(Given entries):
-.-.-

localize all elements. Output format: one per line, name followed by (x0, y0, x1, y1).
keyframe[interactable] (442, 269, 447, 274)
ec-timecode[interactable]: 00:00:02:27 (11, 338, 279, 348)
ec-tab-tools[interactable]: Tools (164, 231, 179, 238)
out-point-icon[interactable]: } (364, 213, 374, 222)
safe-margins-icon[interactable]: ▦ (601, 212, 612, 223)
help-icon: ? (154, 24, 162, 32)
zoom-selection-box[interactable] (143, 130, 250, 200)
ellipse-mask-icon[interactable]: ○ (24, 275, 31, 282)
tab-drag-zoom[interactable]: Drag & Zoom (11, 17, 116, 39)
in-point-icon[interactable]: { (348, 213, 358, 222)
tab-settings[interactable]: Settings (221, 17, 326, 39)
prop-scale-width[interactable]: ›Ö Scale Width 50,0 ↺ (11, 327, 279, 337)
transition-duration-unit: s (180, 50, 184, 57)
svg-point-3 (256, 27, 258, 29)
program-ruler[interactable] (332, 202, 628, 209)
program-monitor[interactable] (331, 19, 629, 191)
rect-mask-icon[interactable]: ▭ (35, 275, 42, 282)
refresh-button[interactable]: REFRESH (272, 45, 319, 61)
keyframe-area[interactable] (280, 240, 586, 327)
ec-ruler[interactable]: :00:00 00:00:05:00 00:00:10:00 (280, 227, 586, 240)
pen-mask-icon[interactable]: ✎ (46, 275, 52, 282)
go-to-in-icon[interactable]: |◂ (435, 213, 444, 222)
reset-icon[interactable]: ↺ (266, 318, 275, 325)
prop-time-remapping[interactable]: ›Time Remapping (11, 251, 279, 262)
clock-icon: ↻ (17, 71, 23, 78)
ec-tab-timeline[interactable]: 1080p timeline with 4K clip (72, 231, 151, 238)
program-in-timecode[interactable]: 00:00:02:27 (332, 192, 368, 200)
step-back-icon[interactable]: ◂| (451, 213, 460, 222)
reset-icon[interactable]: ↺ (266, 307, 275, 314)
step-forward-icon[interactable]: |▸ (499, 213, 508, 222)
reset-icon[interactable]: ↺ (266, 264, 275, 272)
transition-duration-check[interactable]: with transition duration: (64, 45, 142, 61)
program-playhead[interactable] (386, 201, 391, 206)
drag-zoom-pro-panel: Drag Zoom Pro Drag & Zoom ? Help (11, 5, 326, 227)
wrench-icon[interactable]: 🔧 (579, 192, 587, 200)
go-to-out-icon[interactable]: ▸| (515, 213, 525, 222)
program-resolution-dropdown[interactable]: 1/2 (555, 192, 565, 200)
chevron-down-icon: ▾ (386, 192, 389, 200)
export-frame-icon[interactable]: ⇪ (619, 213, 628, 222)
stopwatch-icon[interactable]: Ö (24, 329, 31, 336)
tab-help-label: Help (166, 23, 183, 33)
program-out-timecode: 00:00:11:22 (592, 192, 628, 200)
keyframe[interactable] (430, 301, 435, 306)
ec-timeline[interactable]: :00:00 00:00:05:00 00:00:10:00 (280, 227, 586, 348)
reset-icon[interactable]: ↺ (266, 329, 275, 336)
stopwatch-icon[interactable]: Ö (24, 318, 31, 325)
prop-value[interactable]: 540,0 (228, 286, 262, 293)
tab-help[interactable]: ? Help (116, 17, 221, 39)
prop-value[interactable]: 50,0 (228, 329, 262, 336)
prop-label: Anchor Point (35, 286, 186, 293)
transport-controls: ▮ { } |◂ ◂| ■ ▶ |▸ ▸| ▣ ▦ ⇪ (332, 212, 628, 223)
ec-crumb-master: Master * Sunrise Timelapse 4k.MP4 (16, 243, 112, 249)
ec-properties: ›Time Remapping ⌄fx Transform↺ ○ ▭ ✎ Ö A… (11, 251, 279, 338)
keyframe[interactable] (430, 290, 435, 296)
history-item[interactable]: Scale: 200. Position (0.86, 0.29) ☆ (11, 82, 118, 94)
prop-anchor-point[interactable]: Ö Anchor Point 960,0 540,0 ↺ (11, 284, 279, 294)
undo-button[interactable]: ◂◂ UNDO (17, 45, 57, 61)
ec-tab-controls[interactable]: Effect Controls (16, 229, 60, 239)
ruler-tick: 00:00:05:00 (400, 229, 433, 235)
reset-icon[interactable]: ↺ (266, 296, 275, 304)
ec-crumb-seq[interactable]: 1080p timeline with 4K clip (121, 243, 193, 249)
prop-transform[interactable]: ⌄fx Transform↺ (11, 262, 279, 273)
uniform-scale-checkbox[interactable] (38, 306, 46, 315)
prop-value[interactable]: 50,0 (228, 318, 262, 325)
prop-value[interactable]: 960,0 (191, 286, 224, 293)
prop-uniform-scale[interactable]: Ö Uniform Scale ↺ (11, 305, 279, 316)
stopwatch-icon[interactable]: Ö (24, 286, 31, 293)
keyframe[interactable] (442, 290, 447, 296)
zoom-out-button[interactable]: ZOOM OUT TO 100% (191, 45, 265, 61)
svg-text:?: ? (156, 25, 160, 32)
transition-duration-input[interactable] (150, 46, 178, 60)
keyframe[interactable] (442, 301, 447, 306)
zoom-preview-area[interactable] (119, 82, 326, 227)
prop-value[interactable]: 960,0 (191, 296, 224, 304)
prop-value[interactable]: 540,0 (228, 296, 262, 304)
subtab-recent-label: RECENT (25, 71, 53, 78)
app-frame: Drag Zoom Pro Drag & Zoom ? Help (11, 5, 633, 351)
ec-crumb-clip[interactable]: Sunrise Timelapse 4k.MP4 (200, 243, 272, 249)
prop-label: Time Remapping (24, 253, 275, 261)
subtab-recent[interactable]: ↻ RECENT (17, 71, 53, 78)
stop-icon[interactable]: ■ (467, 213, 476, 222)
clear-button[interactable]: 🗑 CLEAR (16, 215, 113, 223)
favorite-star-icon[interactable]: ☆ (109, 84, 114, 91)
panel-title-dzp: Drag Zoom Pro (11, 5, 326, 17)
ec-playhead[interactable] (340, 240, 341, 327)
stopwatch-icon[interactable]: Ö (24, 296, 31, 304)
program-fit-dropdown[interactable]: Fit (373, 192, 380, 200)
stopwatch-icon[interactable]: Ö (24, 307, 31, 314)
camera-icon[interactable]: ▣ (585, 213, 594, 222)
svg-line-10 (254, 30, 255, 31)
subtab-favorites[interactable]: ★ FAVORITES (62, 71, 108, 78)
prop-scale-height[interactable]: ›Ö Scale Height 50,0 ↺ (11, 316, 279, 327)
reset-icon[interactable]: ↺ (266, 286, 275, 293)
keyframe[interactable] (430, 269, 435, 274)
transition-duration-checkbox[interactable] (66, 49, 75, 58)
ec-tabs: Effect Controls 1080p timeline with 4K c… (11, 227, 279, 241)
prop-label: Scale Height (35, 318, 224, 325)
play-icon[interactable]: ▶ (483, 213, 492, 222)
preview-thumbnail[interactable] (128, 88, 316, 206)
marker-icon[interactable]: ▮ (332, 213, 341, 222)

-.-.-

Reproduce the material above in full, exactly.

localize all elements. Output format: one per line, name followed by (x0, y0, x1, y1).
keyframe[interactable] (442, 269, 447, 274)
ec-timecode[interactable]: 00:00:02:27 (11, 338, 279, 348)
ec-tab-tools[interactable]: Tools (164, 231, 179, 238)
out-point-icon[interactable]: } (364, 213, 374, 222)
safe-margins-icon[interactable]: ▦ (601, 212, 612, 223)
help-icon: ? (154, 24, 162, 32)
zoom-selection-box[interactable] (143, 130, 250, 200)
ellipse-mask-icon[interactable]: ○ (24, 275, 31, 282)
tab-drag-zoom[interactable]: Drag & Zoom (11, 17, 116, 39)
in-point-icon[interactable]: { (348, 213, 358, 222)
tab-settings[interactable]: Settings (221, 17, 326, 39)
prop-scale-width[interactable]: ›Ö Scale Width 50,0 ↺ (11, 327, 279, 337)
transition-duration-unit: s (180, 50, 184, 57)
svg-point-3 (256, 27, 258, 29)
program-ruler[interactable] (332, 202, 628, 209)
program-monitor[interactable] (331, 19, 629, 191)
rect-mask-icon[interactable]: ▭ (35, 275, 42, 282)
refresh-button[interactable]: REFRESH (272, 45, 319, 61)
keyframe-area[interactable] (280, 240, 586, 327)
ec-ruler[interactable]: :00:00 00:00:05:00 00:00:10:00 (280, 227, 586, 240)
pen-mask-icon[interactable]: ✎ (46, 275, 52, 282)
go-to-in-icon[interactable]: |◂ (435, 213, 444, 222)
reset-icon[interactable]: ↺ (266, 318, 275, 325)
prop-time-remapping[interactable]: ›Time Remapping (11, 251, 279, 262)
clock-icon: ↻ (17, 71, 23, 78)
ec-tab-timeline[interactable]: 1080p timeline with 4K clip (72, 231, 151, 238)
program-in-timecode[interactable]: 00:00:02:27 (332, 192, 368, 200)
step-back-icon[interactable]: ◂| (451, 213, 460, 222)
reset-icon[interactable]: ↺ (266, 307, 275, 314)
step-forward-icon[interactable]: |▸ (499, 213, 508, 222)
reset-icon[interactable]: ↺ (266, 264, 275, 272)
transition-duration-check[interactable]: with transition duration: (64, 45, 142, 61)
program-playhead[interactable] (386, 201, 391, 206)
drag-zoom-pro-panel: Drag Zoom Pro Drag & Zoom ? Help (11, 5, 326, 227)
wrench-icon[interactable]: 🔧 (579, 192, 587, 200)
go-to-out-icon[interactable]: ▸| (515, 213, 525, 222)
program-resolution-dropdown[interactable]: 1/2 (555, 192, 565, 200)
chevron-down-icon: ▾ (386, 192, 389, 200)
export-frame-icon[interactable]: ⇪ (619, 213, 628, 222)
stopwatch-icon[interactable]: Ö (24, 329, 31, 336)
tab-help-label: Help (166, 23, 183, 33)
program-out-timecode: 00:00:11:22 (592, 192, 628, 200)
keyframe[interactable] (430, 301, 435, 306)
ec-timeline[interactable]: :00:00 00:00:05:00 00:00:10:00 (280, 227, 586, 348)
reset-icon[interactable]: ↺ (266, 329, 275, 336)
stopwatch-icon[interactable]: Ö (24, 318, 31, 325)
prop-value[interactable]: 540,0 (228, 286, 262, 293)
tab-help[interactable]: ? Help (116, 17, 221, 39)
prop-value[interactable]: 50,0 (228, 329, 262, 336)
prop-label: Anchor Point (35, 286, 186, 293)
transport-controls: ▮ { } |◂ ◂| ■ ▶ |▸ ▸| ▣ ▦ ⇪ (332, 212, 628, 223)
ec-crumb-master: Master * Sunrise Timelapse 4k.MP4 (16, 243, 112, 249)
ec-properties: ›Time Remapping ⌄fx Transform↺ ○ ▭ ✎ Ö A… (11, 251, 279, 338)
keyframe[interactable] (430, 290, 435, 296)
history-item[interactable]: Scale: 200. Position (0.86, 0.29) ☆ (11, 82, 118, 94)
prop-anchor-point[interactable]: Ö Anchor Point 960,0 540,0 ↺ (11, 284, 279, 294)
undo-button[interactable]: ◂◂ UNDO (17, 45, 57, 61)
ec-tab-controls[interactable]: Effect Controls (16, 229, 60, 239)
ruler-tick: 00:00:05:00 (400, 229, 433, 235)
reset-icon[interactable]: ↺ (266, 296, 275, 304)
ec-crumb-seq[interactable]: 1080p timeline with 4K clip (121, 243, 193, 249)
prop-transform[interactable]: ⌄fx Transform↺ (11, 262, 279, 273)
uniform-scale-checkbox[interactable] (38, 306, 46, 315)
prop-value[interactable]: 50,0 (228, 318, 262, 325)
prop-value[interactable]: 960,0 (191, 286, 224, 293)
prop-uniform-scale[interactable]: Ö Uniform Scale ↺ (11, 305, 279, 316)
stopwatch-icon[interactable]: Ö (24, 286, 31, 293)
keyframe[interactable] (442, 290, 447, 296)
zoom-out-button[interactable]: ZOOM OUT TO 100% (191, 45, 265, 61)
svg-text:?: ? (156, 25, 160, 32)
transition-duration-input[interactable] (150, 46, 178, 60)
keyframe[interactable] (442, 301, 447, 306)
zoom-preview-area[interactable] (119, 82, 326, 227)
prop-value[interactable]: 960,0 (191, 296, 224, 304)
prop-value[interactable]: 540,0 (228, 296, 262, 304)
subtab-recent-label: RECENT (25, 71, 53, 78)
app-frame: Drag Zoom Pro Drag & Zoom ? Help (11, 5, 633, 351)
ec-crumb-clip[interactable]: Sunrise Timelapse 4k.MP4 (200, 243, 272, 249)
prop-label: Time Remapping (24, 253, 275, 261)
subtab-recent[interactable]: ↻ RECENT (17, 71, 53, 78)
stop-icon[interactable]: ■ (467, 213, 476, 222)
clear-button[interactable]: 🗑 CLEAR (16, 215, 113, 223)
favorite-star-icon[interactable]: ☆ (109, 84, 114, 91)
panel-title-dzp: Drag Zoom Pro (11, 5, 326, 17)
ec-playhead[interactable] (340, 240, 341, 327)
stopwatch-icon[interactable]: Ö (24, 296, 31, 304)
program-fit-dropdown[interactable]: Fit (373, 192, 380, 200)
stopwatch-icon[interactable]: Ö (24, 307, 31, 314)
camera-icon[interactable]: ▣ (585, 213, 594, 222)
svg-line-10 (254, 30, 255, 31)
subtab-favorites[interactable]: ★ FAVORITES (62, 71, 108, 78)
prop-scale-height[interactable]: ›Ö Scale Height 50,0 ↺ (11, 316, 279, 327)
reset-icon[interactable]: ↺ (266, 286, 275, 293)
keyframe[interactable] (430, 269, 435, 274)
transition-duration-checkbox[interactable] (66, 49, 75, 58)
ec-tabs: Effect Controls 1080p timeline with 4K c… (11, 227, 279, 241)
prop-label: Scale Height (35, 318, 224, 325)
play-icon[interactable]: ▶ (483, 213, 492, 222)
preview-thumbnail[interactable] (128, 88, 316, 206)
marker-icon[interactable]: ▮ (332, 213, 341, 222)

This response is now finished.